* **Exercise**: Please look for the string "lĩnh" below and report every line in which it occurs.

* **Source information**:
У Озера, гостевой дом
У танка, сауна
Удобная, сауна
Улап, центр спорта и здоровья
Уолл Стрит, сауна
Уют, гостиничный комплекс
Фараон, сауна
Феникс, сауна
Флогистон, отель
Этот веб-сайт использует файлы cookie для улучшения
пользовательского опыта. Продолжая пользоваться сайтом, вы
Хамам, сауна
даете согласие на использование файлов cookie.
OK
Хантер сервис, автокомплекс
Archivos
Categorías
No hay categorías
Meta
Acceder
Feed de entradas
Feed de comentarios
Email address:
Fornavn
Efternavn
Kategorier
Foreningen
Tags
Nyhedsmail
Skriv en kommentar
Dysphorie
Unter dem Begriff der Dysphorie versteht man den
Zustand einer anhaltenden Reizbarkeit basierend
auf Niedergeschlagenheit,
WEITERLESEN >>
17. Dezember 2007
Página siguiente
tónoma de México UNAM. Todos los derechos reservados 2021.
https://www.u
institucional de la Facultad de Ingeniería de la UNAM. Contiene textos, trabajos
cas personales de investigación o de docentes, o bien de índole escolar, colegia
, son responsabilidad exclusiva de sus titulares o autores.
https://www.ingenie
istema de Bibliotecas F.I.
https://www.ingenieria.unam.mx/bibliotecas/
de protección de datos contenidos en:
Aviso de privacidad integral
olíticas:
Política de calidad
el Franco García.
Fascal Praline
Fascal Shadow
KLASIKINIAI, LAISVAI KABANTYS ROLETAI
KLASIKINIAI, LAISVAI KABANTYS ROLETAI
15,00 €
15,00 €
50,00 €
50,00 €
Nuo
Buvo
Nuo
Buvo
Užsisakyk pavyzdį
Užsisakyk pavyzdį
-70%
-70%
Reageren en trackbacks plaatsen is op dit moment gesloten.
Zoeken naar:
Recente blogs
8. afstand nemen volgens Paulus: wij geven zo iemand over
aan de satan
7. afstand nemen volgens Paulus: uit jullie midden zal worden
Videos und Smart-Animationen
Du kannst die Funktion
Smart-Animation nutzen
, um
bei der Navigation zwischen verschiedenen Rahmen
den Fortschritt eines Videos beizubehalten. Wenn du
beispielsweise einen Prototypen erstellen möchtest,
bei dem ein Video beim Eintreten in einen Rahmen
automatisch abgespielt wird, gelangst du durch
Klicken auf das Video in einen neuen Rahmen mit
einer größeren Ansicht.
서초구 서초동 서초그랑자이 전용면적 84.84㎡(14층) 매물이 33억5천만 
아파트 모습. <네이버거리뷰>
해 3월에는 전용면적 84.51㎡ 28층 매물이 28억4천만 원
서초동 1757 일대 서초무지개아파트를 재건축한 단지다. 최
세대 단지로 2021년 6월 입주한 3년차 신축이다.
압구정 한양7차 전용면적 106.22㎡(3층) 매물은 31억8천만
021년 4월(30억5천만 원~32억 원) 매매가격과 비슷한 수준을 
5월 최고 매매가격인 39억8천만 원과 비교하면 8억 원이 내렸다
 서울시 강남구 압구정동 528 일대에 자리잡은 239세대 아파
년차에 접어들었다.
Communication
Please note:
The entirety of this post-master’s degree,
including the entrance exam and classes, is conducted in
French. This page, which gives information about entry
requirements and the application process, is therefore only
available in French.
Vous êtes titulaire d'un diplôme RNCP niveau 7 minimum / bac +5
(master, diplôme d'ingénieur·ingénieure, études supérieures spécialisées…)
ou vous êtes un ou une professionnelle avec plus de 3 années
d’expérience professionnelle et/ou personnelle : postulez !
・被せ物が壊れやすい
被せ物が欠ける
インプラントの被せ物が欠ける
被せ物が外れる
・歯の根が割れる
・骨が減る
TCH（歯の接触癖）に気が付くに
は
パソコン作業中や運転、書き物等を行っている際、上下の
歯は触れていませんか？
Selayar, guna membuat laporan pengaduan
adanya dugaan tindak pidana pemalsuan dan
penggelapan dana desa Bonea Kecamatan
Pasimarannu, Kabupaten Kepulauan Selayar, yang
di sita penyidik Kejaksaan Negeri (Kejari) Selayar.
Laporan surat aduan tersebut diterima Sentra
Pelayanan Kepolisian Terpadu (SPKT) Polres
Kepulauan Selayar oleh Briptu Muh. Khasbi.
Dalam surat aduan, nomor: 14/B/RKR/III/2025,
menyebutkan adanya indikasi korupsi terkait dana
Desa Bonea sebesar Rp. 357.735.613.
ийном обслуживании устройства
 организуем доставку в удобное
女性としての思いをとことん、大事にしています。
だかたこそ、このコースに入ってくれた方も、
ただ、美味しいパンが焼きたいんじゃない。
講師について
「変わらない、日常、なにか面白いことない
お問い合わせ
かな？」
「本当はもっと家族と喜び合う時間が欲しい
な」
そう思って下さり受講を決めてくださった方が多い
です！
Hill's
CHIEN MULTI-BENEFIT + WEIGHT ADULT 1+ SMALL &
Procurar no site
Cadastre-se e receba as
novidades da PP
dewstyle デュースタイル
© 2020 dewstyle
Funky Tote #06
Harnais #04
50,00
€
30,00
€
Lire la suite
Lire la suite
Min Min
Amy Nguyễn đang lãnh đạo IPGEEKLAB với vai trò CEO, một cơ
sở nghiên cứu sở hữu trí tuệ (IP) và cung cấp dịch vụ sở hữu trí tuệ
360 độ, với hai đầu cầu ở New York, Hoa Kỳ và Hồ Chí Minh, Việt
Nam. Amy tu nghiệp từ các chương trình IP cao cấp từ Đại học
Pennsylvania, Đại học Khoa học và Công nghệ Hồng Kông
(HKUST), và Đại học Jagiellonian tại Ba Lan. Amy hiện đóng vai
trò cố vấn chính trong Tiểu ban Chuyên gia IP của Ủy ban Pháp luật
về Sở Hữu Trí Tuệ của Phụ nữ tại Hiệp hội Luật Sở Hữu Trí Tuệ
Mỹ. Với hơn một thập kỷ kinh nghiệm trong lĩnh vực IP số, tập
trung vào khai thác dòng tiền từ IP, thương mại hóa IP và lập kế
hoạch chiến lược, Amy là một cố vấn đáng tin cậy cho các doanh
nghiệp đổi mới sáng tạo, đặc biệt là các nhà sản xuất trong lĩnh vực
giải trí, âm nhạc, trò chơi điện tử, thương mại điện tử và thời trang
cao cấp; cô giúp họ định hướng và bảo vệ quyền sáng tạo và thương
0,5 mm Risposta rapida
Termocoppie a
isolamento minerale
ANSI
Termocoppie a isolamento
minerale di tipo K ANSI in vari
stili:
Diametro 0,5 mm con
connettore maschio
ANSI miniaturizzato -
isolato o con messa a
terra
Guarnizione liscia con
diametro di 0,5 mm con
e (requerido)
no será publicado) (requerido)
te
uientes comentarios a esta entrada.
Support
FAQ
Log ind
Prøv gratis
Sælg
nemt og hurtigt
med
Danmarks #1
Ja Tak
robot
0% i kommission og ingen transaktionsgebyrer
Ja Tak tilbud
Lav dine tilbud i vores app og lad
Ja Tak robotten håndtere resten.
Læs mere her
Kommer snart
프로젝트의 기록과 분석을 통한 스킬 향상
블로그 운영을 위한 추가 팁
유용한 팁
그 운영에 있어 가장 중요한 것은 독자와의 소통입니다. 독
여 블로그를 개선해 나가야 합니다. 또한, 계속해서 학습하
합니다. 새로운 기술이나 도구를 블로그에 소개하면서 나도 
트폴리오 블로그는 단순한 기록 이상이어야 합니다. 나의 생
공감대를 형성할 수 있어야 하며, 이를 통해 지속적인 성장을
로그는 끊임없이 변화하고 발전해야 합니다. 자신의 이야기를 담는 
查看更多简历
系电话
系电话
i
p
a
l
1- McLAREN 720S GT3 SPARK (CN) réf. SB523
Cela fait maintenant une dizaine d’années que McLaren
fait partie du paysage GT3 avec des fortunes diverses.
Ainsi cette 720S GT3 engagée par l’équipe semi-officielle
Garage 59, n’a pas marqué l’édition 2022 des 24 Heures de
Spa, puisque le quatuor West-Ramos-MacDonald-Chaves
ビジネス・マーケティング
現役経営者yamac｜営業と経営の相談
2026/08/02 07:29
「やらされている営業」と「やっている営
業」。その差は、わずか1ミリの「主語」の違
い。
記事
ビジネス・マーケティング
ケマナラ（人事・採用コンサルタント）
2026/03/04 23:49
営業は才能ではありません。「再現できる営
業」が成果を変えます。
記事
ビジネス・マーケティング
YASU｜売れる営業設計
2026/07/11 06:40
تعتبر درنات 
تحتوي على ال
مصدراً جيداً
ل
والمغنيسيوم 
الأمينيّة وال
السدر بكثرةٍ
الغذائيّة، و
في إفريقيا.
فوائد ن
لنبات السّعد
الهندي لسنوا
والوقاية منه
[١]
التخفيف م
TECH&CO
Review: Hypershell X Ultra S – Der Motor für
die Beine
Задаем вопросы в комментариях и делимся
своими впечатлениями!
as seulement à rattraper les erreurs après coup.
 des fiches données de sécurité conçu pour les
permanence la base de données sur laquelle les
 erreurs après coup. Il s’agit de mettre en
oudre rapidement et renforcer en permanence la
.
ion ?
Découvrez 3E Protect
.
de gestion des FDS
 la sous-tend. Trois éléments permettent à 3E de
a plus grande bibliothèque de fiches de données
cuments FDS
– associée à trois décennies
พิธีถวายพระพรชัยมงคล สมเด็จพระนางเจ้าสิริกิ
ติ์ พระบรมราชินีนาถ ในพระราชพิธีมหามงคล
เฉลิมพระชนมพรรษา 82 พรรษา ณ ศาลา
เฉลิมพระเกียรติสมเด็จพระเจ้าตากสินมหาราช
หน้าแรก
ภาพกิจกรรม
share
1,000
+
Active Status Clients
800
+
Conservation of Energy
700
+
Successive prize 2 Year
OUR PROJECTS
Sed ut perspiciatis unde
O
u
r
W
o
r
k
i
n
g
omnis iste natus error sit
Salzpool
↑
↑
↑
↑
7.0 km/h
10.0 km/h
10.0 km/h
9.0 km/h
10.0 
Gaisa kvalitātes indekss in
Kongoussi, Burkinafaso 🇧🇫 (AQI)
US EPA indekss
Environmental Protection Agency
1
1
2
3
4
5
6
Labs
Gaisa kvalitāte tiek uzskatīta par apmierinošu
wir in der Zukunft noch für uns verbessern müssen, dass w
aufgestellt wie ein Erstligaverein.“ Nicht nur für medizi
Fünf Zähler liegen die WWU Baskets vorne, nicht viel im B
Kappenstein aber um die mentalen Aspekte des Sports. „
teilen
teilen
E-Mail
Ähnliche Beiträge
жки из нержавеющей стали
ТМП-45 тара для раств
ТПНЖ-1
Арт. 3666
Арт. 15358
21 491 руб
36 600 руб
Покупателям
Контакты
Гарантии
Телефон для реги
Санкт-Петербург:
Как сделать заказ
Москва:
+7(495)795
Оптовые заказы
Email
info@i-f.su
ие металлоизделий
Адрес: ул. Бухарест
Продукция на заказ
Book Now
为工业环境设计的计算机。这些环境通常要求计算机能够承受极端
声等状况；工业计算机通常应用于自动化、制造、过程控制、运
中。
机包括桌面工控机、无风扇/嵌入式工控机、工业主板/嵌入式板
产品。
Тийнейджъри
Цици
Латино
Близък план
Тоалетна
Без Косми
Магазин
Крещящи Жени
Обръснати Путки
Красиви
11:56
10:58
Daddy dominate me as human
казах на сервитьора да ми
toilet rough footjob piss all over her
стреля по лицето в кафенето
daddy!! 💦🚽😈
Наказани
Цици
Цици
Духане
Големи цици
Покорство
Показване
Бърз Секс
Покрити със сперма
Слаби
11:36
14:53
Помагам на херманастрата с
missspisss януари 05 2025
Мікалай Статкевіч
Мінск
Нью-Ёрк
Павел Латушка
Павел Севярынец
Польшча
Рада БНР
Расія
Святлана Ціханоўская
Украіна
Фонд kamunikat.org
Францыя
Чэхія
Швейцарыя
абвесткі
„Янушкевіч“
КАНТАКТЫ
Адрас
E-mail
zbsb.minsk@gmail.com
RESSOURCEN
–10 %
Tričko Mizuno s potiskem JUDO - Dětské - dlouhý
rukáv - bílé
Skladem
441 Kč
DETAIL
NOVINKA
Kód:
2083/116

* **Response area**:
Mỹ. Với hơn một thập kỷ kinh nghiệm trong lĩnh vực IP số, tập
nghiệp đổi mới sáng tạo, đặc biệt là các nhà sản xuất trong lĩnh vực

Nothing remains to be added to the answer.